Parenting must include a healthy balance of nurturing and training. A stable coParent-child relationship is undermined when a parent feels they must give in or overindulge the child in an effort to win the best parent competition.
Resist the urge to let discipline slide. Maintaining your role as the parent in the relationship preserves your child’s sense of predictability and security. Active engagement with your child in a positive and compassionate way promotes an emotional connection that makes your child feel safe, heard, and understood. Developing a strong emotional bond and mutual respect encourages your child to likewise develop positive behavior patterns with others. If this is the type of relationship you had with a parent, you already know the skills that were modeled for you. If you did not have a strong positive relationship with a parent, consider counseling to develop positive parenting skills. There are also many commendable books on positive parenting you can use as references.

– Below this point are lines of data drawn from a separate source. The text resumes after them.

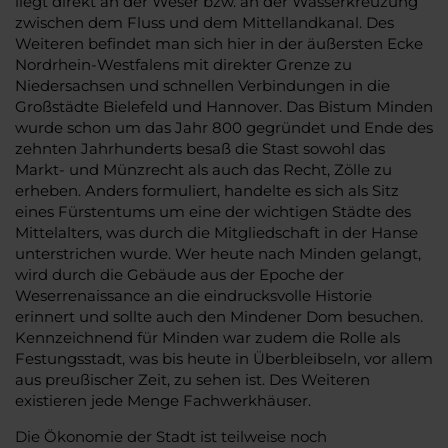
liegt direkt an der Weser bzw. an der Wasserkreuzung
zwischen dem Fluss und dem Mittellandkanal. Des
Weiteren befindet man sich hier in der äußersten Ecke
Nordrhein-Westfalens mit direkter Grenze zu
Niedersachsen und schnellen Verbindungen in die
Großstädte Bielefeld und Hannover. Das Bistum Minden
wurde schon um das Jahr 800 gegründet und Ende des
zehnten Jahrhunderts besaß die Stast sowohl das
Markt- und Münzrecht als auch das Recht, Zölle zu
erheben. Anders formuliert, handelte es sich als Sitz
eines Fürstentums um eine der wichtigen Städte des
Mittelalters, was durch die Mitgliedschaft in der Hanse
unterstrichen wurde. Wer heute nach Minden gelangt,
wird durch die Gebäude aus der Epoche der
Weserrenaissance an die eindrucksvolle Historie
erinnert und sollte auch den Mindener Dom besuchen.
Kennzeichnend für Minden war zudem die Rolle als
Festungsstadt, was bis heute in Überbleibseln, vor allem
aus preußischer Zeit, zu sehen ist. Des Weiteren
existieren jede Menge Fachwerkhäuser.
Die Ökonomie der Stadt ist teilweise noch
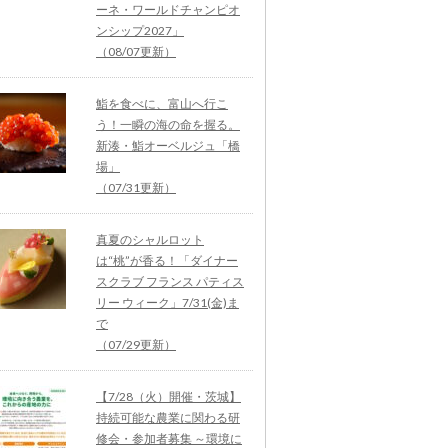
ーネ・ワールドチャンピオ
ンシップ2027」
（08/07更新）
鮨を食べに、富山へ行こ
う！一瞬の海の命を握る。
新湊・鮨オーベルジュ「橋
場」
（07/31更新）
真夏のシャルロット
は“桃”が香る！「ダイナー
スクラブ フランス パティス
リー ウィーク」7/31(金)ま
で
（07/29更新）
【7/28（火）開催・茨城】
持続可能な農業に関わる研
修会・参加者募集 ～環境に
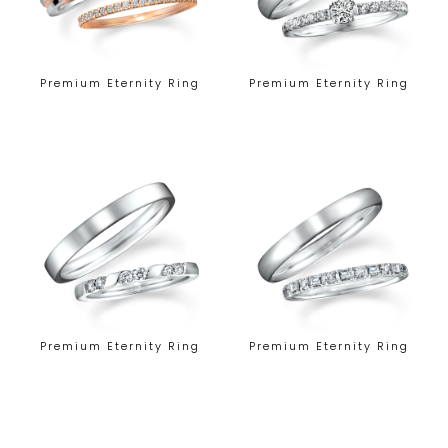
Premium Eternity Ring
Premium Eternity Ring
Premium Eternity Ring
Premium Eternity Ring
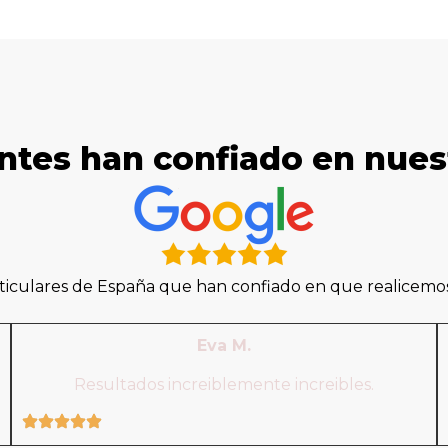
ntes han confiado en nue
iculares de España que han confiado en que realicemos 
Eva M.
Resultados increiblemente increibles.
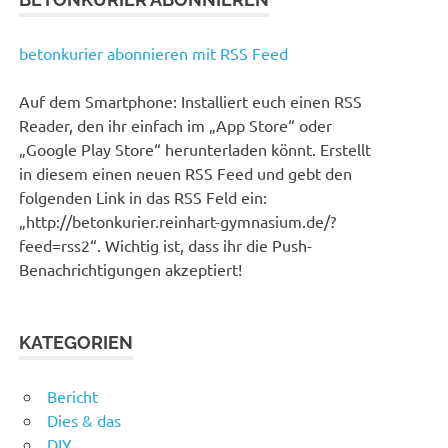
betonkurier abonnieren mit RSS Feed
Auf dem Smartphone: Installiert euch einen RSS
Reader, den ihr einfach im „App Store“ oder
„Google Play Store“ herunterladen könnt. Erstellt
in diesem einen neuen RSS Feed und gebt den
folgenden Link in das RSS Feld ein:
„http://betonkurier.reinhart-gymnasium.de/?
feed=rss2“. Wichtig ist, dass ihr die Push-
Benachrichtigungen akzeptiert!
KATEGORIEN
Bericht
Dies & das
DIY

You have little say, however, over the way the coParent engages in parenting the child if abuse and neglect are not present. First of all, what is “abuse” or “neglect” is in the eye of the beholder. You may think it is abuse for your child to sleep on the couch during parenting time with the coParent. You may think it is neglect for the child to only have the option of sugary cereals for breakfast. These are preferences, not fundamental child survival issues. That is the baseline most often used by child protection authorities and the courts. Check out what the baseline is before launching into a campaign to correct or curb the practices of the other parent.
Parents want to secure the best possible quality of life for their child. It’s heartrending to realize that your child may not have a coParent who is pursuing a positive relationship to the same extent as you. As much as you long for your child to have a great relationship with both parents, the only relationship you can control is your own relationship with your child. Concentrating on your own relationship with the child is a much more productive use of your time and resources than worrying about how to make the other parent do better. You have no control over that.